Ride-hailing companies already are coming under public scrutiny because they are increasing congestion and pollution. Last year, the legislature passed a law (AB 1184-Ting) that would allow San Francisco to impose fees on rides to help reduce congestion. Under the law, the city can add a small fee of up to 3.25 percent to single rides. Customers who share rides, thereby causing less congestion and pollution, could be charged a 1.5 percent fee. The law allows, but doesn’t require, the city to set a lower fee for rides provided by zero-emission vehicles, namely battery or fuel cell electric vehicles.
San Francisco voters may have the opportunity to approve these fees if a measure being developed by Supervisor Aaron Peskin and his colleagues on the County Board makes it onto the ballot this November.
Setting a lower fee for rides in cars without tailpipe emissions is the right thing to do and will help incentivize ride-hailing companies to more quickly adopt electric vehicles. It’s a simple and easy climate action city leaders should take when drafting the proposed measure.
Transportation is the largest source of California’s climate emissions and a major source of air pollution. We can’t allow the convenience of ride-hailing to worsen our congestion, pollution and climate problems.
Climate action at the local level is critical to meeting state targets. If San Francisco adopts a fee that incentivizes electric rides, it will be the first jurisdiction in the country to do so. Of the cities and states that already impose fees on Uber and Lyft, only New York offers a reduced rate for shared rides.
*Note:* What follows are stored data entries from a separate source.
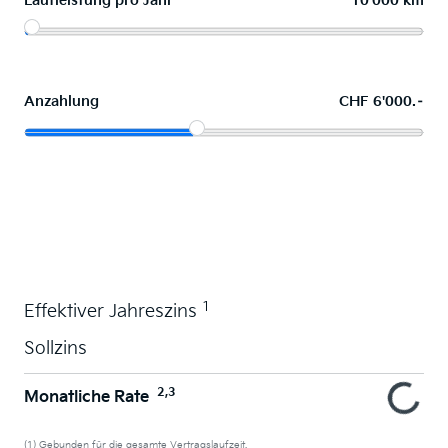
Laufleistung pro Jahr
10'000 km
Anzahlung
CHF 6'000.–
Wunschauto leasen
1
Effektiver Jahreszins
Sollzins
2,3
Monatliche Rate
(1) Gebunden für die gesamte Vertragslaufzeit.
This type of incentive is an excellent example of how cities can take control of increased emissions and congestion from ride-hailing services.
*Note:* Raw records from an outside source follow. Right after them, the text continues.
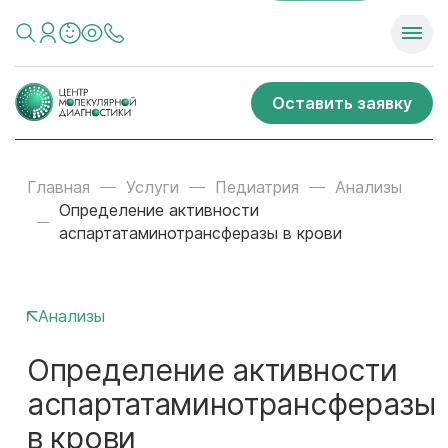
Оставить заявку
Главная
Услуги
Педиатрия
Анализы
Определение активности
аспартатаминотрансферазы в крови
Анализы
Определение активности
аспартатаминотрансферазы
в крови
In the span of about eight years, app-based ride-hailing has gone from non-existent to ubiquitous in major metro areas. In 2017, San Francisco officials reported there were more than 150,000 trips taken each day within the city via Uber or Lyft. That’s roughly 15 percent of all vehicle trips within the city and more than 10 times the number of taxi trips.
Based on the minimal public information the California Public Utilities Commission makes available on ride-hailing company revenue, San Francisco could generate tens of millions of dollars per year.
Two years ago, Lyft committed to provide 1 billion miles of travel in self-driving, electric vehicles powered by 100 percent renewable energy by 2025. This is a welcome announcement and is bolstered by the company’s more recent commitment to offset all climate emissions from existing rides.
Yet it is estimated that just 4 percent of the vehicles on Lyft’s platform would need to be electric to reach that 1 billion-mile mark. The sustainability teams at both Uber and Lyft are taking steps to increase electrification, but their drivers use electric vehicles at one-third the rate of California as a whole.
Local government can take steps to collectively push these companies further and faster. London’s fee on vehicle pollution, for example, has prompted Uber to set a goal of operating only electric vehicles in the city by 2025.
If we are to virtually eliminate heat-trapping, carbon emissions by mid-century, which climate scientists say is needed to limit the worst impacts of global warming, we must make profound changes to how we move people and goods around the state.
San Francisco should set an example for the country on how to govern ride-hailing services and ensure every ride gets us closer to a clean transportation system. Incentives – like a lower fee for zero-emission cars and shared rides – is one creative way to make a difference.
Dr. Jimmy O’Dea is a senior vehicles analyst in the Clean Vehicles program at the Union of Concerned Scientists and an expert on heavy duty transportation policies.